August 28, 2020 (Moscow, Idaho) --
The Third Street Gallery presents a new gallery installation entitled Starburst
September 4 through December 4, 2020. Starburst
is an exhibition of work from artist Kevin Rhodes. Rhodes, a painter who worked in Moscow prior to his recent move to Spokane Valley, Wash., presents paintings that exude the joy of color and structure. These elements strike a balance as the artist works by instinct and thoughtful response to each painting's development.
Also featured in the exhibition is a series of paintings by Rhodes' wife and fellow artist, Janet. The two artists share an enthusiasm for intense hues and geometric compositions. Enjoying Kevin and Janet's work at Starburst
is a great way to celebrate the start of autumn -- with a burst of color!
Viewing hours for Starburst
will be Monday-Friday, 8:00 a.m. to 5:00 p.m. The gallery will be closed on Labor Day, Veterans Day and the day of and after Thanksgiving. Please observe social distancing protocols and wear a mask when inside City Hall. If you do not have a mask, you can find single use masks available at the east entrance.

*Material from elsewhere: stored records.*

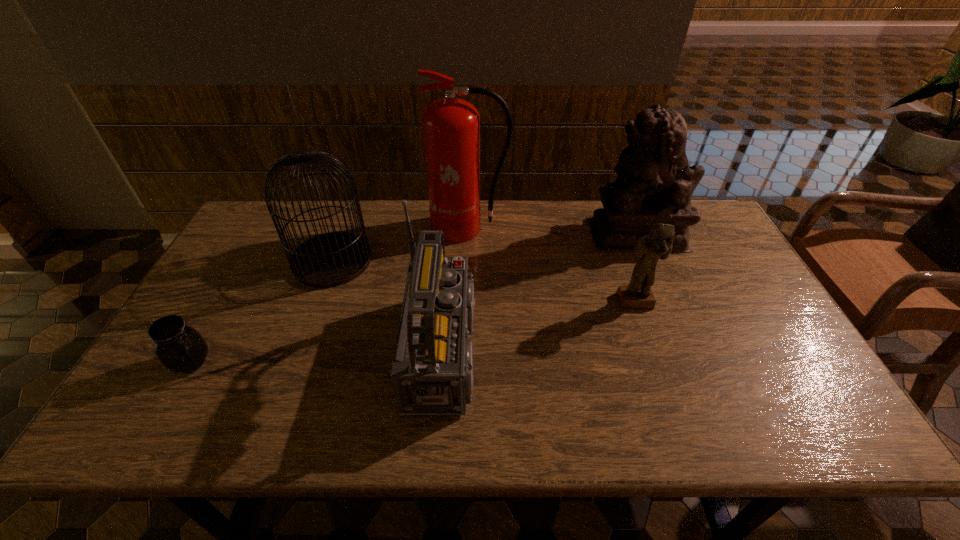 The height and width of the screenshot is (540, 960). I want to click on object positioned at the right edge, so click(655, 183).

I want to click on object that is at the far right corner, so click(655, 183).

This screenshot has height=540, width=960. Find the location of `vacant space at the far edge`. vacant space at the far edge is located at coordinates (571, 213).

Where is `free spot at the near edge of the desktop`? The width and height of the screenshot is (960, 540). free spot at the near edge of the desktop is located at coordinates (251, 424).

Find the location of a particular element. The width and height of the screenshot is (960, 540). free space at the left edge of the desktop is located at coordinates (239, 271).

At what (x,y) coordinates should I click in order to perform the action: click on free point at the right edge. Please return your answer as a coordinate pair (x, y). The height and width of the screenshot is (540, 960). Looking at the image, I should click on (770, 357).

Locate an element on the screen. free spot at the far left corner of the desktop is located at coordinates click(x=270, y=223).

What are the coordinates of `vacant space at the far right corner of the desktop` in the screenshot? It's located at (704, 233).

You are a GUI agent. You are given a task and a screenshot of the screen. Output one action in this format:
    pyautogui.click(x=<x>, y=<y>)
    Task: Click on the free space at the near right corner of the desktop
    Image resolution: width=960 pixels, height=540 pixels.
    Given the screenshot: What is the action you would take?
    pyautogui.click(x=821, y=417)

The height and width of the screenshot is (540, 960). Identify the location of vacant area between the tallest object and the shortest object. (330, 295).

For more information regarding the newest installation at the Third Street Gallery visit https://www.ci.moscow.id.us/230/Third-Street-Gallery
The Third Street Gallery is a space for art in the heart of downtown Moscow. City of Moscow Arts Staff and members of the Moscow Arts Commission have worked together to create artistic direction for the Third Street Gallery since the gallery's beginnings in 1998. The gallery features works in a wide range of media, subject matter and content while presenting a curatorial vision open to all cultures and art forms. By including the work of established and emerging makers from the Palouse and the broader Inland Northwest, the Third Street Gallery celebrates the creative excellence of the region in a well-loved public space.

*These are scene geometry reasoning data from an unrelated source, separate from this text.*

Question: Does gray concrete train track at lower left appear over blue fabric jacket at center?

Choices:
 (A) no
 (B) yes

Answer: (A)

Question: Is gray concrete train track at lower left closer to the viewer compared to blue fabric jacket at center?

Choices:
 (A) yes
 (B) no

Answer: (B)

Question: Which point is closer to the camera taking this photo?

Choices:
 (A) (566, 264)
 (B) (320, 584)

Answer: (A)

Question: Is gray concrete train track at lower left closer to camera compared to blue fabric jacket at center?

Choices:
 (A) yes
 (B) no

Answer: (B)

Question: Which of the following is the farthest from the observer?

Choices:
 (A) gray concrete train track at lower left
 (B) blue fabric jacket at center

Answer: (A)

The Third Street Gallery features artwork on the second and third floors inside Moscow City Hall. The building was designed by architect James Knox Taylor in 1911, and was formerly the Moscow Federal Building. Entered in the National Register of Historic Places in 1973 as a Second Renaissance Revival brick building, the structure now houses City offices and meeting spaces such as the City Council Chambers. The Third Street Gallery is an essential part of this building, as it brings art into the center of civic life in the City of Moscow.